-- Extracted material follows --

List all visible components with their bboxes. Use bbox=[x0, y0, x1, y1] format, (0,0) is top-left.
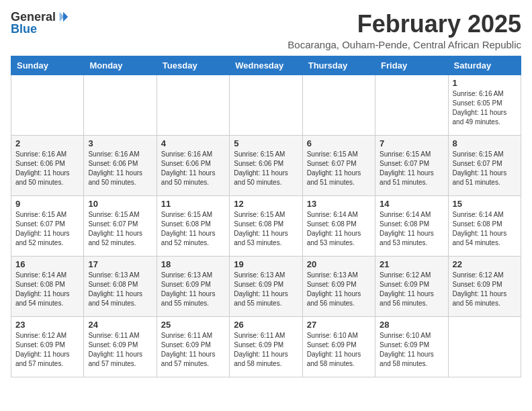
day-number: 14 bbox=[380, 199, 443, 209]
day-info: Sunrise: 6:12 AM Sunset: 6:09 PM Dayligh… bbox=[380, 271, 443, 308]
day-number: 7 bbox=[380, 138, 443, 148]
day-info: Sunrise: 6:15 AM Sunset: 6:07 PM Dayligh… bbox=[15, 210, 79, 248]
day-number: 10 bbox=[88, 199, 152, 209]
calendar-cell: 27Sunrise: 6:10 AM Sunset: 6:09 PM Dayli… bbox=[302, 316, 375, 377]
day-number: 13 bbox=[307, 199, 371, 209]
calendar-cell: 24Sunrise: 6:11 AM Sunset: 6:09 PM Dayli… bbox=[84, 316, 157, 377]
day-info: Sunrise: 6:15 AM Sunset: 6:07 PM Dayligh… bbox=[307, 150, 371, 187]
day-info: Sunrise: 6:13 AM Sunset: 6:09 PM Dayligh… bbox=[234, 271, 298, 308]
calendar-cell bbox=[84, 75, 157, 135]
calendar-cell: 11Sunrise: 6:15 AM Sunset: 6:08 PM Dayli… bbox=[157, 195, 229, 256]
calendar-cell: 5Sunrise: 6:15 AM Sunset: 6:06 PM Daylig… bbox=[230, 135, 302, 195]
day-number: 15 bbox=[453, 199, 517, 209]
page-header: General Blue February 2025 Bocaranga, Ou… bbox=[11, 11, 521, 50]
calendar-cell: 18Sunrise: 6:13 AM Sunset: 6:09 PM Dayli… bbox=[157, 256, 229, 316]
logo-icon bbox=[57, 11, 69, 23]
day-number: 9 bbox=[15, 199, 79, 209]
day-info: Sunrise: 6:14 AM Sunset: 6:08 PM Dayligh… bbox=[453, 210, 517, 248]
day-info: Sunrise: 6:10 AM Sunset: 6:09 PM Dayligh… bbox=[307, 331, 371, 369]
day-of-week-header: Sunday bbox=[11, 56, 84, 75]
calendar-table: SundayMondayTuesdayWednesdayThursdayFrid… bbox=[11, 56, 521, 377]
logo-blue-text: Blue bbox=[11, 23, 37, 35]
day-info: Sunrise: 6:15 AM Sunset: 6:07 PM Dayligh… bbox=[88, 210, 152, 248]
calendar-cell: 1Sunrise: 6:16 AM Sunset: 6:05 PM Daylig… bbox=[448, 75, 521, 135]
calendar-cell: 15Sunrise: 6:14 AM Sunset: 6:08 PM Dayli… bbox=[448, 195, 521, 256]
calendar-cell: 21Sunrise: 6:12 AM Sunset: 6:09 PM Dayli… bbox=[375, 256, 448, 316]
calendar-cell: 23Sunrise: 6:12 AM Sunset: 6:09 PM Dayli… bbox=[11, 316, 84, 377]
location-subtitle: Bocaranga, Ouham-Pende, Central African … bbox=[287, 39, 521, 50]
day-number: 20 bbox=[307, 259, 371, 269]
calendar-cell bbox=[157, 75, 229, 135]
calendar-cell: 9Sunrise: 6:15 AM Sunset: 6:07 PM Daylig… bbox=[11, 195, 84, 256]
day-info: Sunrise: 6:14 AM Sunset: 6:08 PM Dayligh… bbox=[15, 271, 79, 308]
day-info: Sunrise: 6:16 AM Sunset: 6:06 PM Dayligh… bbox=[88, 150, 152, 187]
calendar-cell: 8Sunrise: 6:15 AM Sunset: 6:07 PM Daylig… bbox=[448, 135, 521, 195]
day-number: 8 bbox=[453, 138, 517, 148]
day-info: Sunrise: 6:13 AM Sunset: 6:09 PM Dayligh… bbox=[307, 271, 371, 308]
day-number: 19 bbox=[234, 259, 298, 269]
day-number: 23 bbox=[15, 320, 79, 330]
day-number: 5 bbox=[234, 138, 298, 148]
day-info: Sunrise: 6:10 AM Sunset: 6:09 PM Dayligh… bbox=[380, 331, 443, 369]
calendar-cell: 22Sunrise: 6:12 AM Sunset: 6:09 PM Dayli… bbox=[448, 256, 521, 316]
calendar-cell: 2Sunrise: 6:16 AM Sunset: 6:06 PM Daylig… bbox=[11, 135, 84, 195]
calendar-cell: 17Sunrise: 6:13 AM Sunset: 6:08 PM Dayli… bbox=[84, 256, 157, 316]
day-info: Sunrise: 6:12 AM Sunset: 6:09 PM Dayligh… bbox=[453, 271, 517, 308]
calendar-cell: 10Sunrise: 6:15 AM Sunset: 6:07 PM Dayli… bbox=[84, 195, 157, 256]
day-of-week-header: Monday bbox=[84, 56, 157, 75]
calendar-cell: 20Sunrise: 6:13 AM Sunset: 6:09 PM Dayli… bbox=[302, 256, 375, 316]
calendar-cell: 14Sunrise: 6:14 AM Sunset: 6:08 PM Dayli… bbox=[375, 195, 448, 256]
day-info: Sunrise: 6:16 AM Sunset: 6:05 PM Dayligh… bbox=[453, 89, 517, 127]
calendar-week-row: 1Sunrise: 6:16 AM Sunset: 6:05 PM Daylig… bbox=[11, 75, 521, 135]
day-info: Sunrise: 6:15 AM Sunset: 6:07 PM Dayligh… bbox=[380, 150, 443, 187]
calendar-cell: 28Sunrise: 6:10 AM Sunset: 6:09 PM Dayli… bbox=[375, 316, 448, 377]
calendar-cell bbox=[11, 75, 84, 135]
calendar-cell bbox=[448, 316, 521, 377]
month-title: February 2025 bbox=[287, 11, 521, 38]
day-number: 11 bbox=[161, 199, 225, 209]
calendar-week-row: 9Sunrise: 6:15 AM Sunset: 6:07 PM Daylig… bbox=[11, 195, 521, 256]
day-info: Sunrise: 6:12 AM Sunset: 6:09 PM Dayligh… bbox=[15, 331, 79, 369]
day-info: Sunrise: 6:15 AM Sunset: 6:07 PM Dayligh… bbox=[453, 150, 517, 187]
calendar-cell bbox=[230, 75, 302, 135]
day-number: 27 bbox=[307, 320, 371, 330]
day-info: Sunrise: 6:11 AM Sunset: 6:09 PM Dayligh… bbox=[161, 331, 225, 369]
day-number: 2 bbox=[15, 138, 79, 148]
calendar-header-row: SundayMondayTuesdayWednesdayThursdayFrid… bbox=[11, 56, 521, 75]
day-number: 1 bbox=[453, 78, 517, 88]
day-of-week-header: Thursday bbox=[302, 56, 375, 75]
day-number: 22 bbox=[453, 259, 517, 269]
day-info: Sunrise: 6:15 AM Sunset: 6:08 PM Dayligh… bbox=[161, 210, 225, 248]
calendar-cell bbox=[302, 75, 375, 135]
calendar-cell: 7Sunrise: 6:15 AM Sunset: 6:07 PM Daylig… bbox=[375, 135, 448, 195]
calendar-cell: 26Sunrise: 6:11 AM Sunset: 6:09 PM Dayli… bbox=[230, 316, 302, 377]
calendar-cell: 3Sunrise: 6:16 AM Sunset: 6:06 PM Daylig… bbox=[84, 135, 157, 195]
day-number: 12 bbox=[234, 199, 298, 209]
logo-general-text: General bbox=[11, 11, 56, 23]
calendar-cell: 16Sunrise: 6:14 AM Sunset: 6:08 PM Dayli… bbox=[11, 256, 84, 316]
day-number: 16 bbox=[15, 259, 79, 269]
day-number: 25 bbox=[161, 320, 225, 330]
day-info: Sunrise: 6:14 AM Sunset: 6:08 PM Dayligh… bbox=[380, 210, 443, 248]
calendar-cell: 25Sunrise: 6:11 AM Sunset: 6:09 PM Dayli… bbox=[157, 316, 229, 377]
day-number: 21 bbox=[380, 259, 443, 269]
calendar-cell: 4Sunrise: 6:16 AM Sunset: 6:06 PM Daylig… bbox=[157, 135, 229, 195]
day-info: Sunrise: 6:14 AM Sunset: 6:08 PM Dayligh… bbox=[307, 210, 371, 248]
calendar-week-row: 2Sunrise: 6:16 AM Sunset: 6:06 PM Daylig… bbox=[11, 135, 521, 195]
day-number: 3 bbox=[88, 138, 152, 148]
calendar-cell: 19Sunrise: 6:13 AM Sunset: 6:09 PM Dayli… bbox=[230, 256, 302, 316]
calendar-week-row: 23Sunrise: 6:12 AM Sunset: 6:09 PM Dayli… bbox=[11, 316, 521, 377]
day-number: 24 bbox=[88, 320, 152, 330]
day-of-week-header: Wednesday bbox=[230, 56, 302, 75]
calendar-cell: 6Sunrise: 6:15 AM Sunset: 6:07 PM Daylig… bbox=[302, 135, 375, 195]
day-number: 6 bbox=[307, 138, 371, 148]
logo: General Blue bbox=[11, 11, 69, 35]
title-block: February 2025 Bocaranga, Ouham-Pende, Ce… bbox=[287, 11, 521, 50]
day-number: 18 bbox=[161, 259, 225, 269]
day-of-week-header: Tuesday bbox=[157, 56, 229, 75]
day-info: Sunrise: 6:16 AM Sunset: 6:06 PM Dayligh… bbox=[15, 150, 79, 187]
calendar-week-row: 16Sunrise: 6:14 AM Sunset: 6:08 PM Dayli… bbox=[11, 256, 521, 316]
day-number: 17 bbox=[88, 259, 152, 269]
day-info: Sunrise: 6:13 AM Sunset: 6:09 PM Dayligh… bbox=[161, 271, 225, 308]
day-of-week-header: Saturday bbox=[448, 56, 521, 75]
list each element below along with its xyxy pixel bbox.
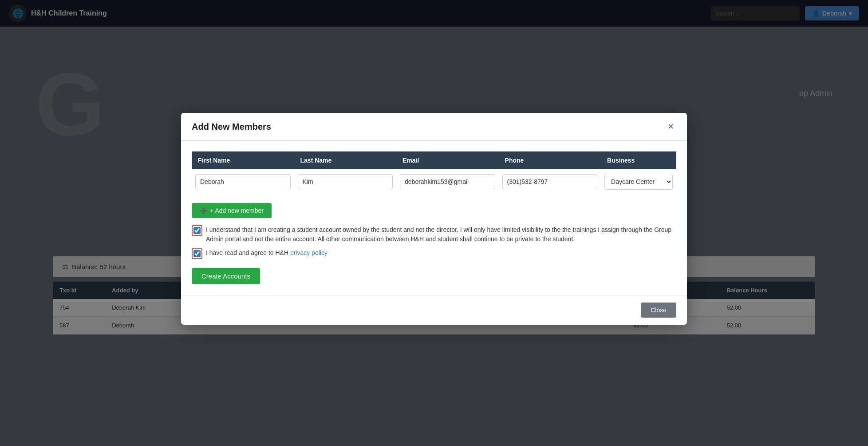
first-name-input[interactable] [195, 174, 291, 189]
form-member-row: Daycare Center School Home Care Other [192, 169, 676, 194]
phone-cell [499, 169, 601, 194]
consent2-text-prefix: I have read and agree to H&H [206, 249, 290, 256]
create-accounts-button[interactable]: Create Accounts [192, 268, 260, 284]
consent-item-1: I understand that I am creating a studen… [192, 225, 676, 244]
consent1-checkbox[interactable] [193, 227, 201, 234]
modal-footer: Close [181, 295, 687, 325]
form-header-row: First Name Last Name Email Phone Busines… [192, 151, 676, 169]
modal-close-button[interactable]: × [665, 121, 676, 132]
last-name-cell [294, 169, 397, 194]
add-member-label: + Add new member [210, 207, 264, 214]
modal-body: First Name Last Name Email Phone Busines… [181, 141, 687, 295]
consent-section: I understand that I am creating a studen… [192, 225, 676, 259]
consent2-text: I have read and agree to H&H privacy pol… [206, 248, 327, 258]
email-input[interactable] [400, 174, 495, 189]
email-cell [396, 169, 499, 194]
phone-input[interactable] [502, 174, 598, 189]
consent-item-2: I have read and agree to H&H privacy pol… [192, 248, 676, 259]
consent2-checkbox[interactable] [193, 250, 201, 257]
form-col-phone: Phone [499, 151, 601, 169]
first-name-cell [192, 169, 294, 194]
consent1-text: I understand that I am creating a studen… [206, 225, 676, 244]
privacy-policy-link[interactable]: privacy policy [290, 249, 327, 256]
modal-title: Add New Members [192, 121, 271, 131]
modal-header: Add New Members × [181, 113, 687, 141]
business-cell: Daycare Center School Home Care Other [601, 169, 676, 194]
form-col-email: Email [396, 151, 499, 169]
form-col-business: Business [601, 151, 676, 169]
form-col-first-name: First Name [192, 151, 294, 169]
add-members-modal: Add New Members × First Name Last Name E… [181, 113, 687, 325]
form-col-last-name: Last Name [294, 151, 397, 169]
last-name-input[interactable] [298, 174, 393, 189]
plus-icon: ➕ [200, 207, 207, 214]
modal-footer-close-button[interactable]: Close [641, 303, 676, 318]
add-new-member-button[interactable]: ➕ + Add new member [192, 203, 272, 218]
consent1-checkbox-wrapper [192, 225, 202, 236]
consent2-checkbox-wrapper [192, 248, 202, 259]
members-form-table: First Name Last Name Email Phone Busines… [192, 151, 676, 194]
business-select[interactable]: Daycare Center School Home Care Other [604, 174, 673, 190]
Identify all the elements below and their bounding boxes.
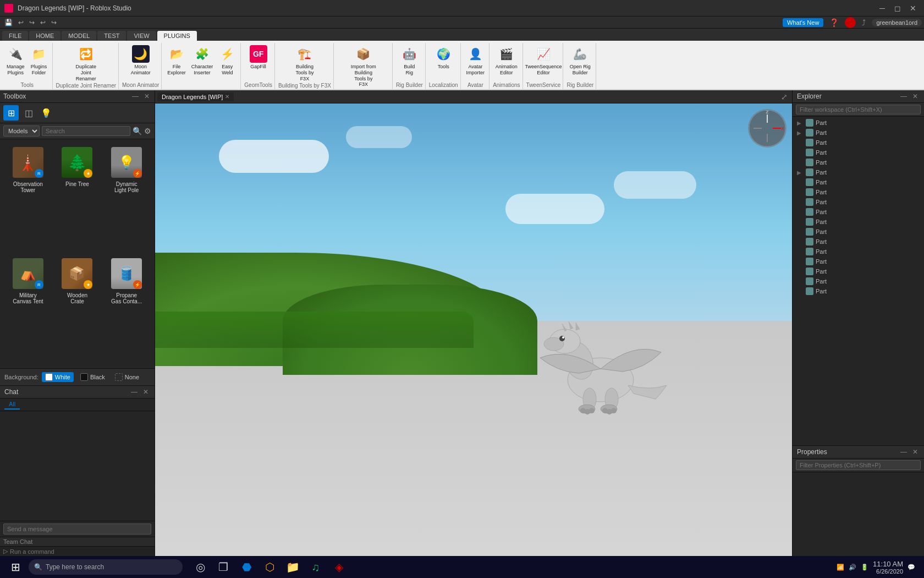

-- Extracted material concluded --

Task objective :: Read through the entries above and copy each line that has the string "Daycare" in it.

Solution to the problem ::
form-member-row: Daycare Center School Home Care Other [192, 169, 676, 194]
business-cell: Daycare Center School Home Care Other [601, 169, 676, 194]
business-select[interactable]: Daycare Center School Home Care Other [604, 174, 673, 190]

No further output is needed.